Le hic, je le trouve dans la cuisine justement : la hauteur sous plafond me semble un peu juste. Et bien que cela fait des années que j'investis dans la pierre, j'ai un doute : le plafond est-il-assez haut du point de vue de la loi Carrez ? Même si, comme vous allez le voir, on ne peut pas réduire le sujet à cette seule réglementation.
M'étant replongé dans le sujet, je me suis dit pourquoi ne pas vous en faire profiter ?
Qu'est ce que la loi Carrez ?
La loi dite Carrez tient son nom de son auteur (comme souvent), le député Gilles Carrez. Cette loi permet à l'acquéreur d'un bien immobilier de connaître la surface du bien. La surface Carrez doit donc figurer dans l'acte de vente.
Il est à noter que la surface privative mesurée en " Carrez " doit également être mentionnée dans le règlement de copropriété ainsi que dans les hypothèques.
Vous retrouvez le texte de la loi Carrez sur Legifrance en cliquant ici. Il s'agit de la loi n° 96-1107 du 18 décembre 1996 qui constitue aujourd'hui l'article 46 de la loi du 10 juillet 1966 sur les copropriétés.
Cette mesure est obligatoire dans l'acte de vente sous peine de nullité. L'action en nullité peut être intentée dans le délai d'un mois après la signature de l'acte authentique.
Si une erreur est constatée sur cette surface, une action en réduction de prix peut être engagée comme nous allons le voir ensuite.
Il est important de relever que cette erreur peut être volontaire ou involontaire.

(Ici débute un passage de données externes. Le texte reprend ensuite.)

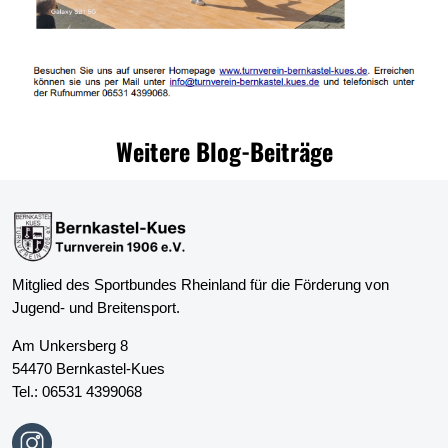
Weitere Blog-Beiträge
Mitglied des Sportbundes Rheinland für die Förderung von
Jugend- und Breitensport.
Am Unkersberg 8
54470 Bernkastel-Kues
Tel.:
06531 4399068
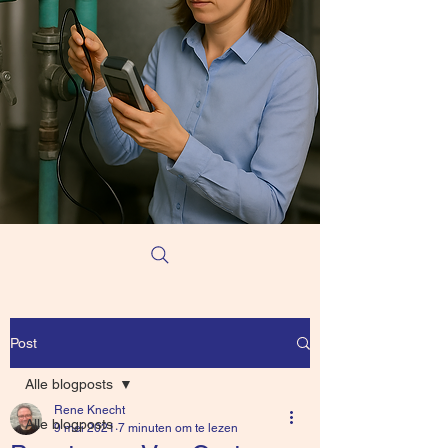
Post
Alle blogposts
Rene Knecht
Alle blogposts
9 mei 2021
7 minuten om te lezen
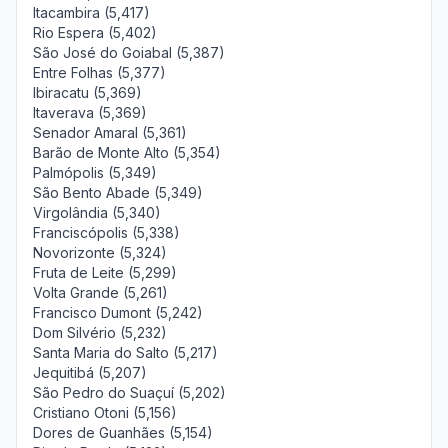
Itacambira (5,417)
Rio Espera (5,402)
São José do Goiabal (5,387)
Entre Folhas (5,377)
Ibiracatu (5,369)
Itaverava (5,369)
Senador Amaral (5,361)
Barão de Monte Alto (5,354)
Palmópolis (5,349)
São Bento Abade (5,349)
Virgolândia (5,340)
Franciscópolis (5,338)
Novorizonte (5,324)
Fruta de Leite (5,299)
Volta Grande (5,261)
Francisco Dumont (5,242)
Dom Silvério (5,232)
Santa Maria do Salto (5,217)
Jequitibá (5,207)
São Pedro do Suaçuí (5,202)
Cristiano Otoni (5,156)
Dores de Guanhães (5,154)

Attention, il y a un faux ami ici : certains évoquent la loi Carrez pour ce qui concerne l'obligation de fournir une attestation de surface aux locataires mais il s'agit en fait de la loi Boutin. On parle ici de surface habitable afin de fournir un logement décent. La hauteur sous plafond doit être alors d'au moins 2,20 m, la surface d'au moins 9m² pour un volume total de 20 mètres cubes.

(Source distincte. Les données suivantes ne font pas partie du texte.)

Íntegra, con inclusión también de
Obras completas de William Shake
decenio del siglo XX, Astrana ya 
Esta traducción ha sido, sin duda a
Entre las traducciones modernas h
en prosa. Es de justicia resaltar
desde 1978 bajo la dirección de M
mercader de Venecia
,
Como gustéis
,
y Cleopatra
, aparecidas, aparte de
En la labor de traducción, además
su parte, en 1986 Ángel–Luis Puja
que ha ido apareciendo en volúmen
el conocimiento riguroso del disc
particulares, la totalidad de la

Présenté comme cela, le dispositif a le mérite de la simplicité : pour vendre ou louer votre bien, vous devez disposer de sa surface et le faire inscrire dans l'acte de vente.

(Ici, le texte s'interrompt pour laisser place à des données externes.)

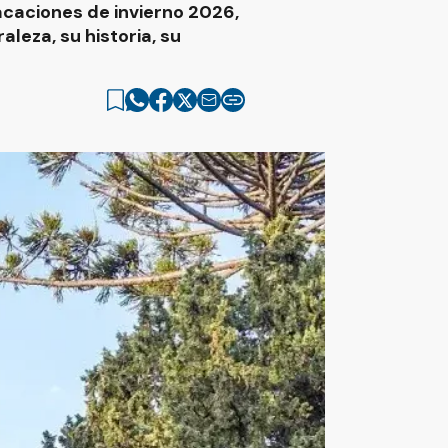
caciones de invierno 2026,
leza, su historia, su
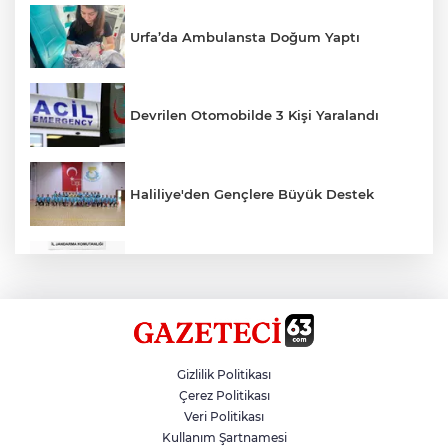
Urfa’da Ambulansta Doğum Yaptı
Devrilen Otomobilde 3 Kişi Yaralandı
Haliliye'den Gençlere Büyük Destek
Çok Sayıda Ürün Ele Geçirildi
Hikmet Başak’tan Ulaşım Çalışması
Gizlilik Politikası
Çerez Politikası
Veri Politikası
Atatürk Bulvarında Asfalt Yenileniyor
Kullanım Şartnamesi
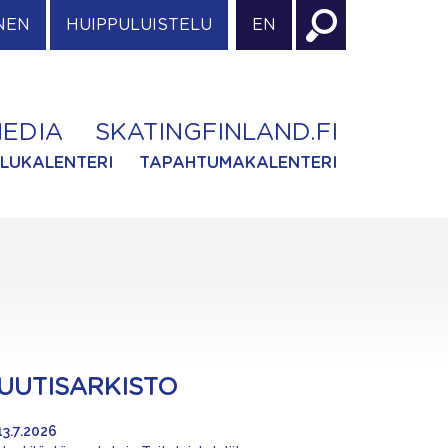
NEN
HUIPPULUISTELU
EN
EDIA
SKATINGFINLAND.FI
ILUKALENTERI
TAPAHTUMAKALENTERI
UUTISARKISTO
13.7.2026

Mais que dit précisément cette loi, notamment la loi Carrez sur la hauteur ? C'est ici que cela se complique un peu.
Quels biens sont concernés ?
Il s'agit de tous les biens situés dans une copropriété, ce qui élimine de facto les maisons individuelles ou les terrains nus.
En revanche, on ne retient pas les caves, garages, balcons, terrasses ou emplacements de parking. On ne retient pas davantage les lots dont la surface est inférieure à 8 m², à l'exception des loggias.
Que se passe-t-il en cas d'erreur de mesurage de la loi Carrez ?
La loi tolère un taux d'erreur de 5 % sur la surface totale. Par exemple, vous vendez un bien qui affiche 50 m². Si l'erreur est supérieure à 2,50 m², cela peut vous compliquer la vie...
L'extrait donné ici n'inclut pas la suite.